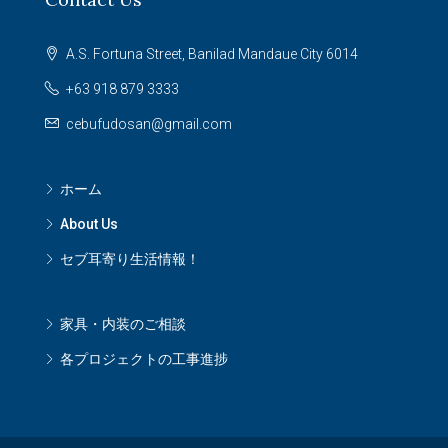
A.S. Fortuna Street, Banilad Mandaue City 6014
+63 918 879 3333
cebufudosan@gmail.com
ホーム
About Us
セブ耳寄り生活情報！
家具・内装のご相談
各プロジェクトの工事進捗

### What needs to be done
Give back all of the entries verbatim, but without pictures.

### Your solution
A.S. Fortuna Street, Banilad Mandaue City 6014
+63 918 879 3333
cebufudosan@gmail.com
ホーム
About Us
セブ耳寄り生活情報！
家具・内装のご相談
各プロジェクトの工事進捗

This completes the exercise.